June to July – research and data collection

August – analyze

September – report findings, share recommendations, and action plans

C4BHI will use a mixed-method mental health needs assessment approach with surveys, qualitative interviews, and focus groups. In addition, they’ll use secondary data from local, state, and national data sources.

Your privacy and the privacy of your consumers is important to us. 

All surveys will be collected using a secure platform that complies with the federal law restricting release of medical information (HIPAA). Provider and leadership surveys will be de-identified and reported in aggregate. Consumer surveys will be anonymous, with no identifying information collected.

For focus groups and interviews, we will not use names or identities in any of our reports. Only combined results from everyone we talk to will be presented.

We want to ensure we give credit to your company or organization for participating in this project. We will use company or organization names (not individuals’ names) only. If you prefer we do not acknowledge your company’s or organization’s participation, please let us know.

The data will be used in aggregate. All data will be analyzed to identify the mental health needs and challenges of the consumers. The data will inform the strengths and weaknesses of mental health services. An action plan to address the needs identified will be prepared and presented to the community. 

The reports and action plans developed for this work will focus on recommended improvements for the mental health system overall, not for any individual provider, program, or service. Your contributions will help us determine the needs and gaps in services so the more information we can gather from you the more specific and actionable our recommendations will be.

This project has been a wish list item for us for many years. Our region’s county health and human services directors have also wanted a formal mental health needs assessment for quite some time and have attempted to review gaps in our mental health services for several years with varying degrees of success. We want to understand the current state of our region to help drive strategic planning.

If you’re a mental health provider or key community partner in Aitkin, Cass, Crow Wing, Morrison, Todd, Wadena county, or the Leech Lake Band and Mille Lacs Band of Ojibwe Tribal Nations, you’re a good fit for this project. Complete our form and Cathleen Scully, our project coordinator, from C4BHI will connect with you.

A community partner organization includes (but is not limited to): school, place of worship, food bank, shelter, senior center, family or youth center, transportation entity, law enforcement, emergency response team, or similar organization.

We also want to hear from people who live in the region.

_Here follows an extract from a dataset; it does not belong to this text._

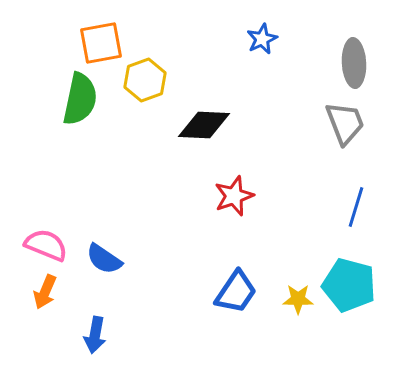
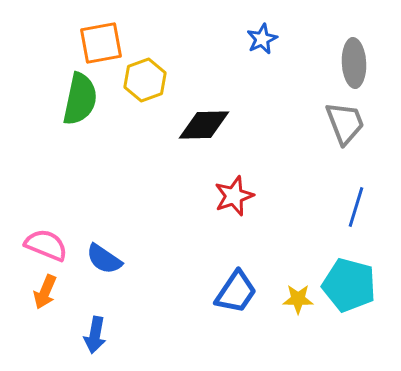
black diamond: rotated 4 degrees counterclockwise
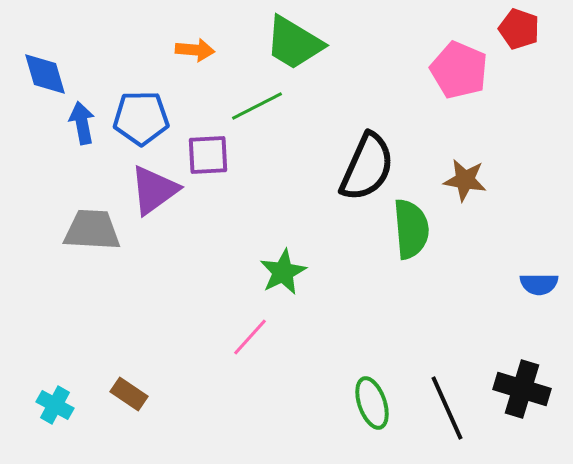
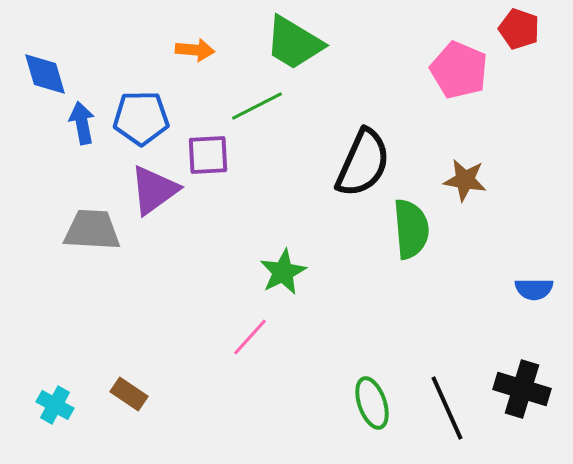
black semicircle: moved 4 px left, 4 px up
blue semicircle: moved 5 px left, 5 px down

If you, or someone in your care, such as a child or vulnerable adult, have received mental health services in the last 12 months, we’d like you to complete a 10-minute survey. Please complete our form. In both the Title and Organization field, write: Consumer. Cathleen Scully, our project coordinator, from C4BHI will connect with you.

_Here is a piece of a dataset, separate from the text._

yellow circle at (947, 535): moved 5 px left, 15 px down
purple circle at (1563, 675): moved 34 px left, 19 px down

It depends. The first step for everyone is an online survey, which will take 10 minutes. If you’re a leader at a mental health organization or community partner organization, we may ask to interview you one-on-one, which will take up to 60 minutes.

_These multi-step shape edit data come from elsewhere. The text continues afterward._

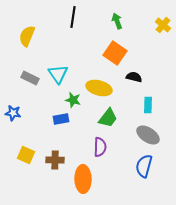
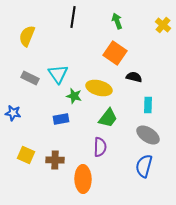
green star: moved 1 px right, 4 px up
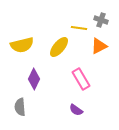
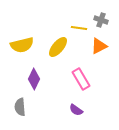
yellow ellipse: moved 1 px left
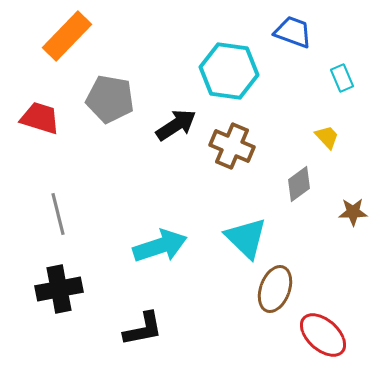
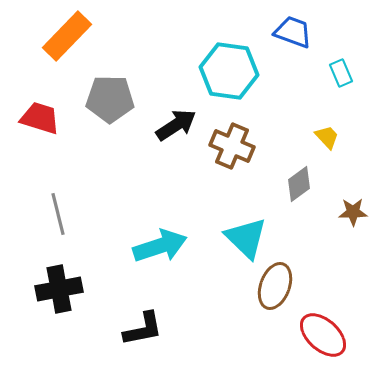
cyan rectangle: moved 1 px left, 5 px up
gray pentagon: rotated 9 degrees counterclockwise
brown ellipse: moved 3 px up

We’d also like to interview some of your direct-services staff as part of our community focus groups. Those sessions take around 60 minutes. We can also use your help connecting with consumers so we can conduct focus groups and interviews with them. Their perspective is critical to this work and your existing relationships with the people you serve will help us a great deal in hearing from them.

The questions will assess current services and identify areas of need to best serve community members.

We pulled together a team of mental health experts within our region and across different counties to assist us in guiding the work the Center of Behavioral Health Integration will do. The members are social services supervisors, probation personnel, regional ombudsman, law enforcement, mental health providers, and Sourcewell regional staff.